16. August 2017 | 15:44 Uhr

Viel zu tun : Keine Zeit zum Rasenmähen

vom
Aus der Redaktion der Eckernförder Zeitung

Friedhofsgärtner der Kirchengemeinde Kosel hofft auf Verstärkung. Seit Februar ist eine halbe Stelle nicht besetzt. Ehrenamtliche Helfer werden gesucht.

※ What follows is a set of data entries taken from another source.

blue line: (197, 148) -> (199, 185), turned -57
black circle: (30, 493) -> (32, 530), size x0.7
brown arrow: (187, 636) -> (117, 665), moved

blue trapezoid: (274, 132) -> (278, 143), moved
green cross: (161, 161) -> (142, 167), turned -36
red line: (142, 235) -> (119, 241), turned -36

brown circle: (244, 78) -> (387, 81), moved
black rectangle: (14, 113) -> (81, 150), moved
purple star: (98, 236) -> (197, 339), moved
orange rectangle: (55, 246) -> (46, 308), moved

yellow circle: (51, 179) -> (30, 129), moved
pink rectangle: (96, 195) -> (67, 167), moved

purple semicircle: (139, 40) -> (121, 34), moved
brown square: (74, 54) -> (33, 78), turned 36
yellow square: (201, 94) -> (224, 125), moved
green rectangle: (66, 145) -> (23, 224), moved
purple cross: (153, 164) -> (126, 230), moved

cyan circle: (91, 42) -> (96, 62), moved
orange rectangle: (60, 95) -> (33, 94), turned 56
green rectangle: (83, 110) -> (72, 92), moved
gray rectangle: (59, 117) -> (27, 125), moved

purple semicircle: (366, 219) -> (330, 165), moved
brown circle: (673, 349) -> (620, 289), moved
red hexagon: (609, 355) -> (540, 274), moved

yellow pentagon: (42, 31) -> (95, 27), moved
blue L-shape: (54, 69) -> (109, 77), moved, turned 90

Kosel | Zwischen April und Juni, da fällt die meiste Arbeit auf einem Friedhof an, sagt Matthias Tramm. Er ist seit fünf Jahren bei der Kirchengemeinde Kosel als Friedhofsgärtner angestellt. Er betreut an den Kirchen in Kosel und Fleckeby insgesamt drei Hektar Fläche. In diesem Jahr aber kommt der Gartenprofi kaum noch hinter her: So viel Arbeit gibt es, die er seit dem 1. Februar auch noch alleine bewältigen muss. Sein Kollege Klaus Uecker, der eine halbe Stelle hatte, ging in Rente. Geld, um die halbe Stelle neu zu besetzen, das hat die Kirchengemeinde Kosel aber derzeit nicht, wie Pastorin Susanna Kschamer, zugleich Vorsitzende des Kirchengemeinderates , auf EZ-Nachfrage mitteilt. Die Stelle wurde bislang nicht neu besetzt.

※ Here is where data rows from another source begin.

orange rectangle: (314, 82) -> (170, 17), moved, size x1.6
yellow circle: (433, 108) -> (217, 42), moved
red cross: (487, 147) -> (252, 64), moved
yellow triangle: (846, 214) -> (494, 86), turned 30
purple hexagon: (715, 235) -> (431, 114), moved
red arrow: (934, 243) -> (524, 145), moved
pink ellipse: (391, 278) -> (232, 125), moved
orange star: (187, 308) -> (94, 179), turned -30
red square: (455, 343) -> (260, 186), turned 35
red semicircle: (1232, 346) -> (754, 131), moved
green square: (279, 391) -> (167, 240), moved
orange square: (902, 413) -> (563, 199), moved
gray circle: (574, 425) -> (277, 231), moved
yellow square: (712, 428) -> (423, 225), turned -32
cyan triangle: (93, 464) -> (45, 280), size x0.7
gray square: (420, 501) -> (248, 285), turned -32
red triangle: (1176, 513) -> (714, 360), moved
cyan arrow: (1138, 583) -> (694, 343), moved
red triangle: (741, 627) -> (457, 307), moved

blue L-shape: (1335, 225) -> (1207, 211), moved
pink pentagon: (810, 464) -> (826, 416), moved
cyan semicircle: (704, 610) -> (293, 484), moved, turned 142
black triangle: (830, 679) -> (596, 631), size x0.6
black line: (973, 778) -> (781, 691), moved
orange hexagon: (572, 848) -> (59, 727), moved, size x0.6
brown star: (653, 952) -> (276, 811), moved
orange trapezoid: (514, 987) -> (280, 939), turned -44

Der Betrieb des Friedhofs macht Defizite, ergänzt Ernst Settler. Er ist stellvertretender Kirchengemeinderats-Vorsitzender und Vorsitzender des Friedhofsausschusses. Der Kirchengemeinderat kenne die Nöte und wisse, wie schwer es Tramm habe. Man bemühe sich um eine Lösung, aber das sei schwer, so Settler.

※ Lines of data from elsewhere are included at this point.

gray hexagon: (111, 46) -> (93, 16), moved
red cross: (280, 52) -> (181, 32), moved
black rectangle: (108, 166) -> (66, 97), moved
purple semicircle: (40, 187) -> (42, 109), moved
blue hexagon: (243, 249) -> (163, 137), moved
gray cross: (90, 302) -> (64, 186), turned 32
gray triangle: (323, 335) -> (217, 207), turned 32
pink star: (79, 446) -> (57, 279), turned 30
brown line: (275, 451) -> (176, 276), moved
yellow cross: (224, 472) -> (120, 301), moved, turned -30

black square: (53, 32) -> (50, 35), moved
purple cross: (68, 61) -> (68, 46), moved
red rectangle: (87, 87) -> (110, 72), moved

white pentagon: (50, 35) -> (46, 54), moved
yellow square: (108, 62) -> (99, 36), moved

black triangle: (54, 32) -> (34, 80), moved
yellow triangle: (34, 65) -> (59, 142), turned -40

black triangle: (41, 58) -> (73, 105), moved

Die Ursache für das Defizit liegt auch in den veränderten Bestattungsgewohnheiten begründet, sagt Kschamer. So sinke einerseits die Zahl der Bestattungen und gleichzeitig steige der Anteil an Urnen-Bestattungen gegenüber den Erdbestattungen. War das Verhältnis 2015 noch in etwa ausgeglichen, so hätten sie in diesem Jahr schon zwölf Urnenbestattungen und nur drei Erdbestattungen vorgenommen, berichtet Tramm. Die Gebühren für eine Urnenbestattung und ein Urnengrab seien allerdings geringer, so dass die Einnahmen des Friedhofs entsprechend auch geringer ausfielen, wie Kschamer erläutert.

Da die Bewirtschaftung des Friedhofs eine hoheitliche Aufgabe ist, und sich nur aus den Gebühren für Beerdigungen, der Grabpflege, Spenden und Zuwendungen der politischen Gemeinden tragen muss, könne der Kirchengemeinderat auch nicht hingehen und Kirchensteuermittel einbringen, so Pastorin Kschamer.

Den Ärger der Friedhofsbesucher bekommt Tramm ab. Doch was soll er tun, fragt er. In den letzten zwei Woche habe er an 70 Pflegegräbern die Frühjahrsblumen entfernt, abgesackte Gräber mit Erde aufgefüllt und gut 2000 Eisbegonien neu gepflanzt. Das seien eine Woche Vorarbeit und eine Woche pflanzen gewesen, sagt er. In der Zwischenzeit „ist die Natur explodiert“ und der Rasen stark gewachsen. Das habe er auch gesehen, aber zerreißen könne er sich nicht. So rechnet er bei gutem Wetter mit etwa eineinhalb Tagen Arbeitszeit nur, um den rund einen Hektar großen Friedhof in Kosel zu mähen. Ein Tag mit dem Aufsitzmäher und einen halben Tag mit dem Handmäher. In Fleckeby rechnet er bei zwei Hektar mit gut der doppelten Zeit. Wenn die Not am größten sei, dann helfe Uecker ihm mal ehrenamtlich. Hilfe bekommt Tramm zuweilen von seinem Sohn Michel (15), der ihm das Rasenmähen abnimmt. Doch der konnte jetzt auch nicht helfen. Wie es während seiner Urlaubszeit sein wird, weiß Tramm noch nicht.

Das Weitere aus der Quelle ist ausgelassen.